Which of the lines below hold the word "dans"? Pull each of them out.

Data shown:

********************

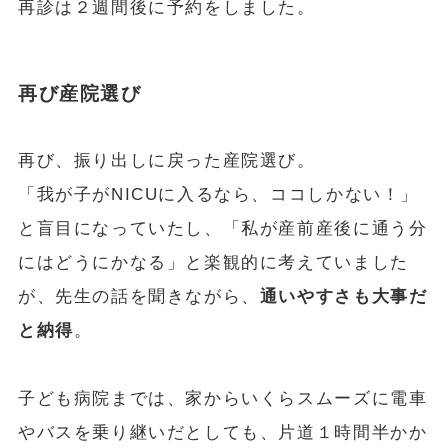
再診は２週間後に予約をしました。
再び産院選び
再び、振り出しに戻った産院選び。
「我が子がNICUに入るなら、ココしかない！」
と盲目になっていたし、「私が産前産後に通う分
にはどうにかなる」と楽観的に考えていました
が、先生の話を聞きながら、
通いやすさも大事だ
と納得
。
子ども病院までは、家からいくらスムーズに電車
やバスを乗り継いだとしても、片道１時間半かか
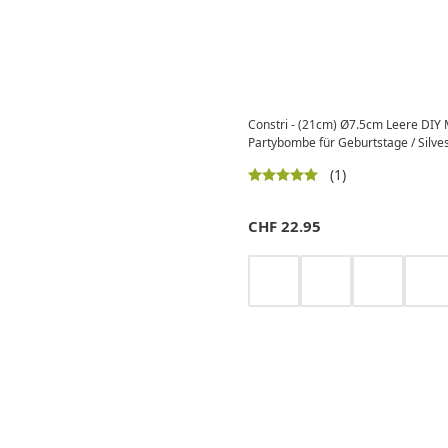
Constri - (21cm) Ø7.5cm Leere DIY 
Partybombe für Geburtstage / Silves
(1)
CHF
22.95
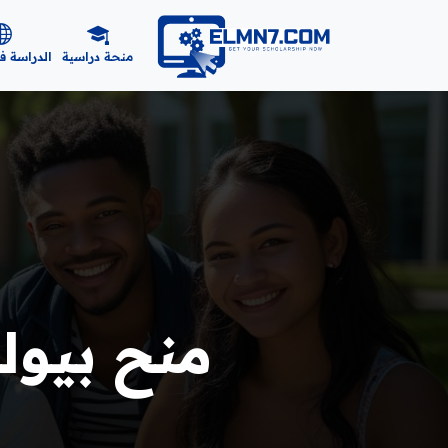
منحة دراسية
الدراسة ف
منح بيولوج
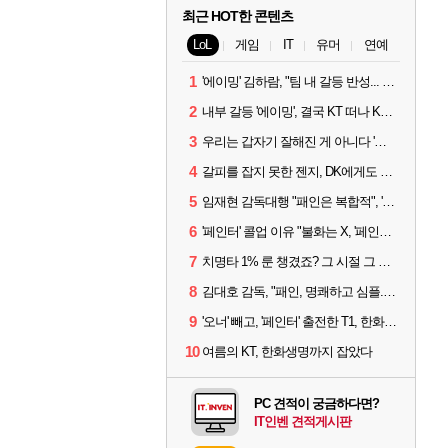
최근 HOT한 콘텐츠
LoL
게임
IT
유머
연예
1
'에이밍' 김하람, "팀 내 갈등 반성... 끝까지 뛰고 싶었다"
2
내부 갈등 '에이밍', 결국 KT 떠나 KRX로...'지우'와 트레이드
3
우리는 갑자기 잘해진 게 아니다 '씨맥' 김대호 감독의 자신감
4
갈피를 잡지 못한 젠지, DK에게도 0:2 패배
5
임재현 감독대행 "패인은 복합적", '도란' "팀에 과부하 왔다"
6
'페인터' 콜업 이유 "불화는 X, '페인터'는 부족한 콜을 채워줄 선수"
7
치명타 1% 룬 챙겼죠? 그 시절 그 감성 '롤 클래식' 30일 출시
8
김대호 감독, "패인, 명쾌하고 심플...다시 힘낼 수 있어"
9
'오너' 빼고, '페인터' 출전한 T1, 한화생명에 패배
10
여름의 KT, 한화생명까지 잡았다
PC 견적이 궁금하다면?
IT인벤 견적게시판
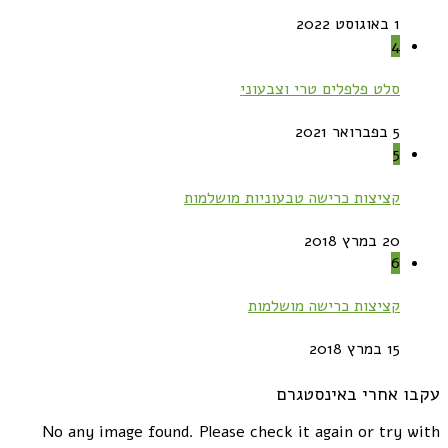
1 באוגוסט 2022
4
סלט פלפלים טרי וצבעוני
5 בפברואר 2021
5
קציצות כרישה טבעוניות מושלמות
20 במרץ 2018
6
קציצות כרישה מושלמות
15 במרץ 2018
עקבו אחרי באינסטגרם
No any image found. Please check it again or try with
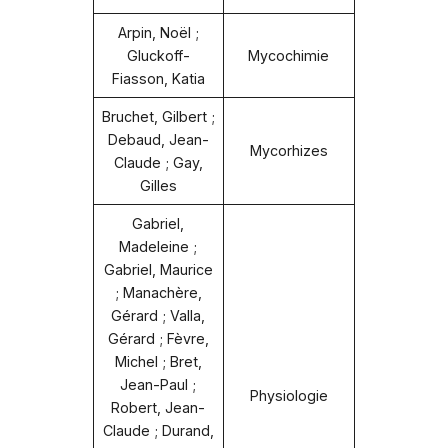
Arpin, Noël ;
Gluckoff-
Mycochimie
Fiasson, Katia
Bruchet, Gilbert ;
Debaud, Jean-
Mycorhizes
Claude ; Gay,
Gilles
Gabriel,
Madeleine ;
Gabriel, Maurice
; Manachère,
Gérard ; Valla,
Gérard ; Fèvre,
Michel ; Bret,
Jean-Paul ;
Physiologie
Robert, Jean-
Claude ; Durand,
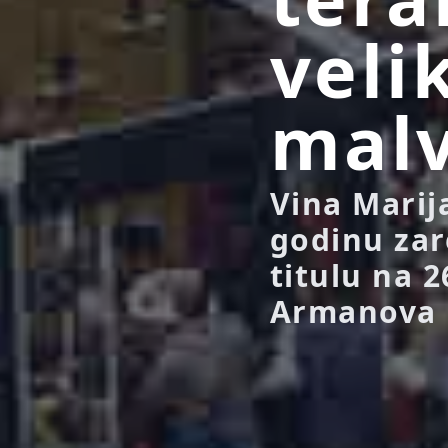
veli
malv
Vina Marij
godinu zar
titulu na 2
Armanova M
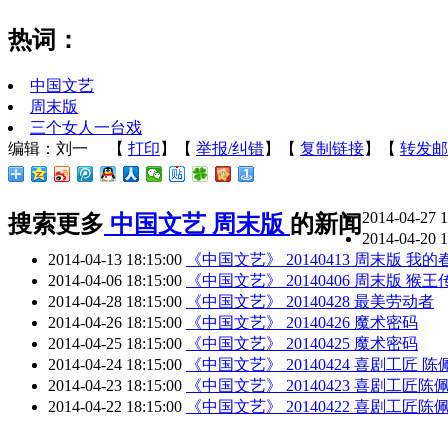
热词：
中国文艺
周末版
三个女人一台戏
编辑：刘一
【
打印
】【
举报/纠错
】【
复制链接
】【
转发邮
2014-04-27 
搜索更多
中国文艺
周末版
的新闻
2014-04-20 
2014-04-13 18:15:00
《中国文艺》 20140413 周末版 我的
2014-04-06 18:15:00
《中国文艺》 20140406 周末版 猴王
2014-04-28 18:15:00
《中国文艺》 20140428 最美劳动者
2014-04-26 18:15:00
《中国文艺》 20140426 魔术密码
2014-04-25 18:15:00
《中国文艺》 20140425 魔术密码
2014-04-24 18:15:00
《中国文艺》 20140424 喜剧工匠 陈
2014-04-23 18:15:00
《中国文艺》 20140423 喜剧工匠陈
2014-04-22 18:15:00
《中国文艺》 20140422 喜剧工匠陈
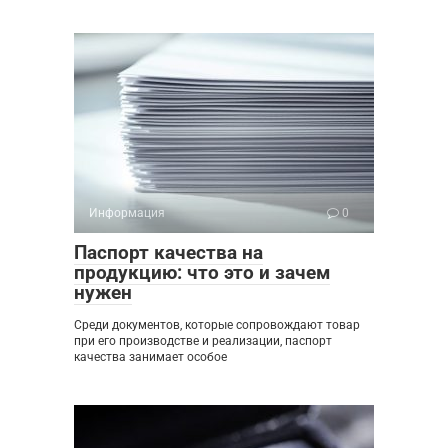
Информация
0
Паспорт качества на
продукцию: что это и зачем
нужен
Среди документов, которые сопровождают товар
при его производстве и реализации, паспорт
качества занимает особое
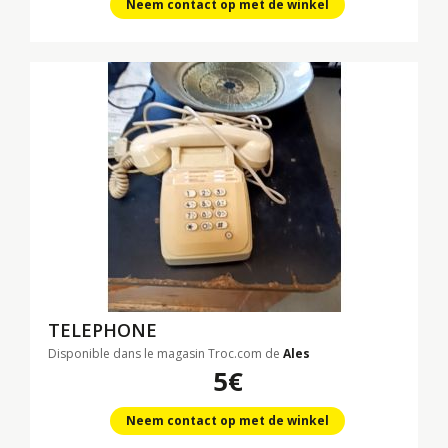
Neem contact op met de winkel
TELEPHONE
Disponible dans le magasin Troc.com de
Ales
5€
Neem contact op met de winkel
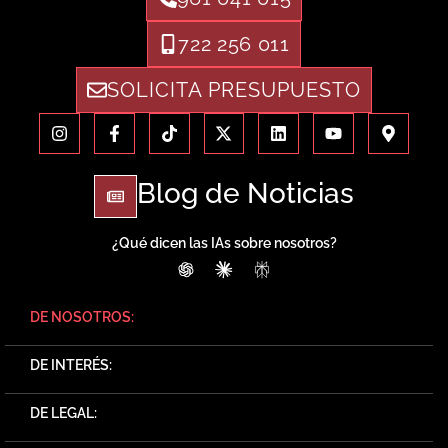
722 256 011
SOLICITA PRESUPUESTO
Blog de Noticias
¿Qué dicen las IAs sobre nosotros?
ChatGPT
Claude
Perplexity
DE NOSOTROS:
DE INTERÉS:
DE LEGAL:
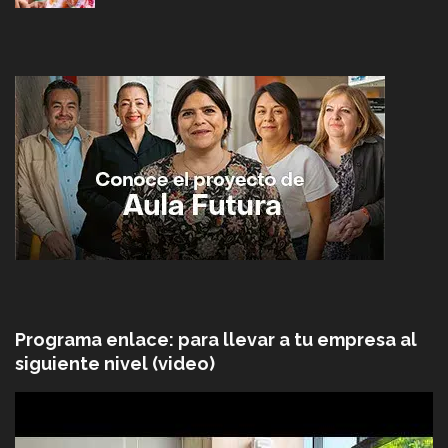
Programa enlace: para llevar a tu empresa al
siguiente nivel (video)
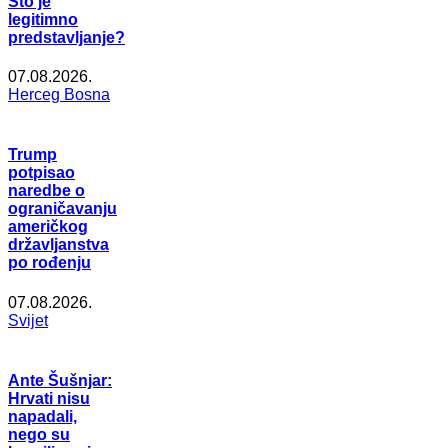
Što je
legitimno
predstavljanje?
07.08.2026.
Herceg Bosna
Trump
potpisao
naredbe o
ograničavanju
američkog
državljanstva
po rođenju
07.08.2026.
Svijet
Ante Šušnjar:
Hrvati nisu
napadali,
nego su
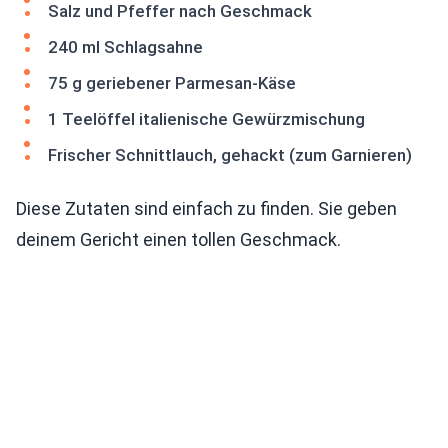
Salz und Pfeffer nach Geschmack
240 ml Schlagsahne
75 g geriebener Parmesan-Käse
1 Teelöffel italienische Gewürzmischung
Frischer Schnittlauch, gehackt (zum Garnieren)
Diese Zutaten sind einfach zu finden. Sie geben
deinem Gericht einen tollen Geschmack.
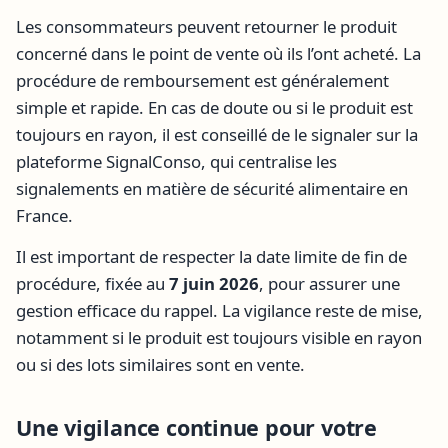
Les consommateurs peuvent retourner le produit
concerné dans le point de vente où ils l’ont acheté. La
procédure de remboursement est généralement
simple et rapide. En cas de doute ou si le produit est
toujours en rayon, il est conseillé de le signaler sur la
plateforme SignalConso, qui centralise les
signalements en matière de sécurité alimentaire en
France.
Il est important de respecter la date limite de fin de
procédure, fixée au
7 juin 2026
, pour assurer une
gestion efficace du rappel. La vigilance reste de mise,
notamment si le produit est toujours visible en rayon
ou si des lots similaires sont en vente.
Une vigilance continue pour votre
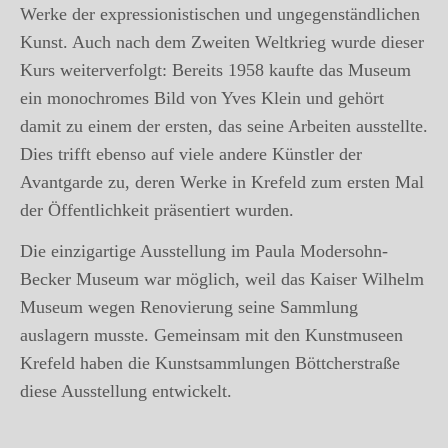
Werke der expressionistischen und ungegenständlichen
Kunst. Auch nach dem Zweiten Weltkrieg wurde dieser
Kurs weiterverfolgt: Bereits 1958 kaufte das Museum
ein monochromes Bild von Yves Klein und gehört
damit zu einem der ersten, das seine Arbeiten ausstellte.
Dies trifft ebenso auf viele andere Künstler der
Avantgarde zu, deren Werke in Krefeld zum ersten Mal
der Öffentlichkeit präsentiert wurden.
Die einzigartige Ausstellung im Paula Modersohn-
Becker Museum war möglich, weil das Kaiser Wilhelm
Museum wegen Renovierung seine Sammlung
auslagern musste. Gemeinsam mit den Kunstmuseen
Krefeld haben die Kunstsammlungen Böttcherstraße
diese Ausstellung entwickelt.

********************

Exercise output:
Disponible dans le magasin Troc.com de
concerné dans le point de vente où ils l’ont acheté. La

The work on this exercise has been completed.